Birkaç hafta önce Karşıyaka İskelesi’nin karşısında onlarca insanın 6-7 yaşlarında 2 Suriyeli kız çocuğunu hırsızlık yaptıkları gerekçesiyle neredeyse linç etmeye girişmesini dehşete düşerek gördüm. Ülkenin en uygar insanlarının yaşadığı iddia edilen bu şehirde böyle bir şey yaşanıyorsa diyerek korku ve endişeye kapıldım.

***

Gelin bu yazının sonunda hepimiz, şimdiye kadar dönemeyecek kadar evini, yurdunu, toprağını, ailesini kaybetmiş herhangi insana karşı ‘’mülteci’’ nefreti geliştirdiğimizi düşünelim! Ve bir gün bizim de bu büyük kayıp duygusu yaşadığımızı hayal edelim. Hiç olmazsa buraya kadar okuduklarımız bizim ‘’iyi insan’’ olmamız için bir başlangıç olsun.

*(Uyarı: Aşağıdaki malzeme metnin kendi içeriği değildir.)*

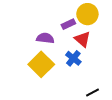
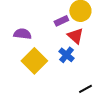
purple semicircle: (45, 38) -> (22, 34), moved

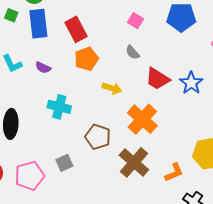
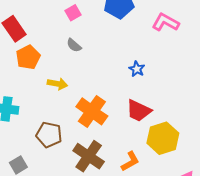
pink square: (135, 21) -> (73, 13), turned 35
red trapezoid: (157, 79) -> (139, 111), moved
blue star: (191, 83) -> (137, 69), size x0.7

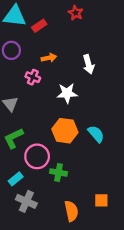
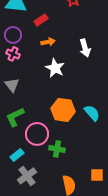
red rectangle: (39, 26) -> (41, 20), moved
pink cross: (33, 77) -> (13, 54), moved
white star: (67, 93) -> (55, 68), moved, turned 30
gray cross: (26, 201) -> (27, 176), turned 30

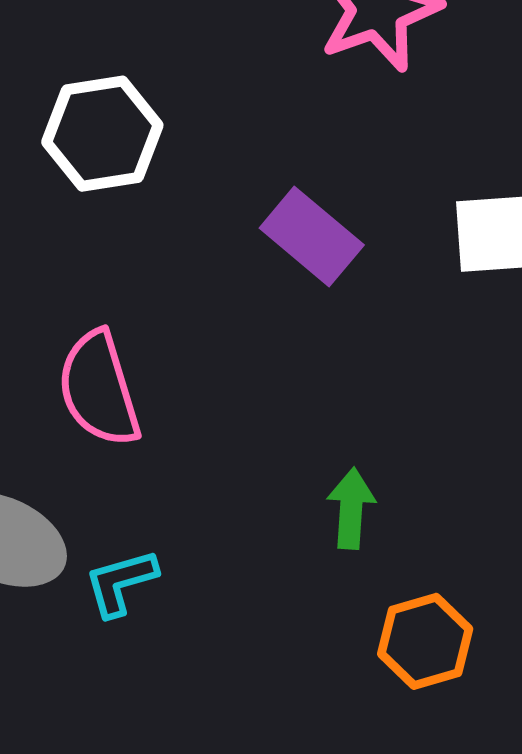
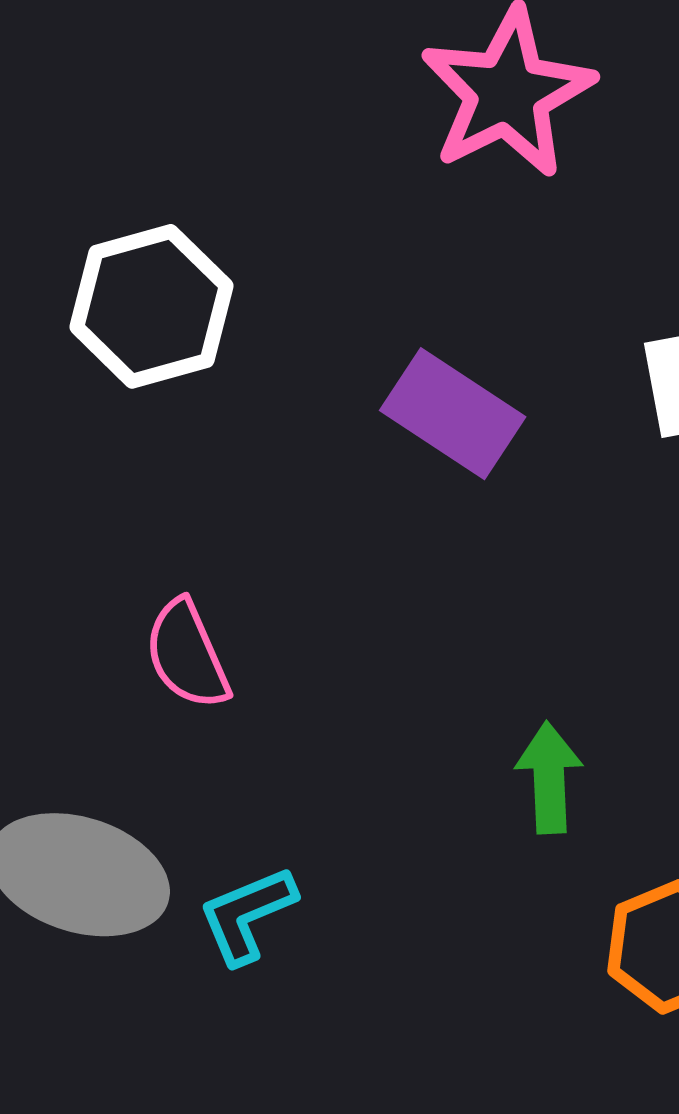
pink semicircle: (99, 389) -> (187, 655), size x0.7

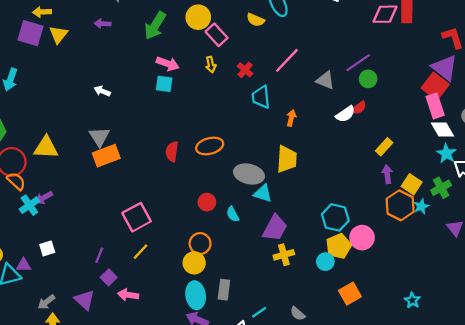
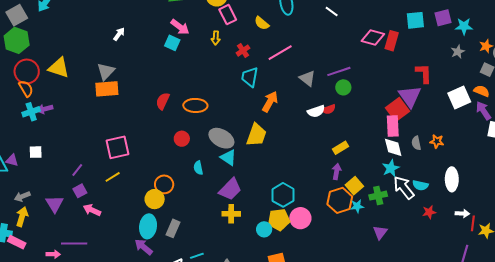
yellow semicircle: (256, 20) -> (262, 23), moved
white arrow: (102, 91) -> (119, 34), turned 88
orange arrow: (291, 118) -> (270, 102), size x1.5
red circle: (207, 202) -> (182, 139), moved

Trans bir aktivist arkadaşım “hepimiz kendimizin mültecisiyiz” diyerek yukarıda anlattığım her şeyi tek cümleyle özetlemişti yıllar önce. Kendisine mülteci olmuş kimseye düşmanlık etmeyelim en azından. Sarılın onlara gibi ‘’ütopik’’ bir şey istemiyorum. Ama onların yaşadığı bu hayatı ‘’distopik’’ kılmayalım en azından!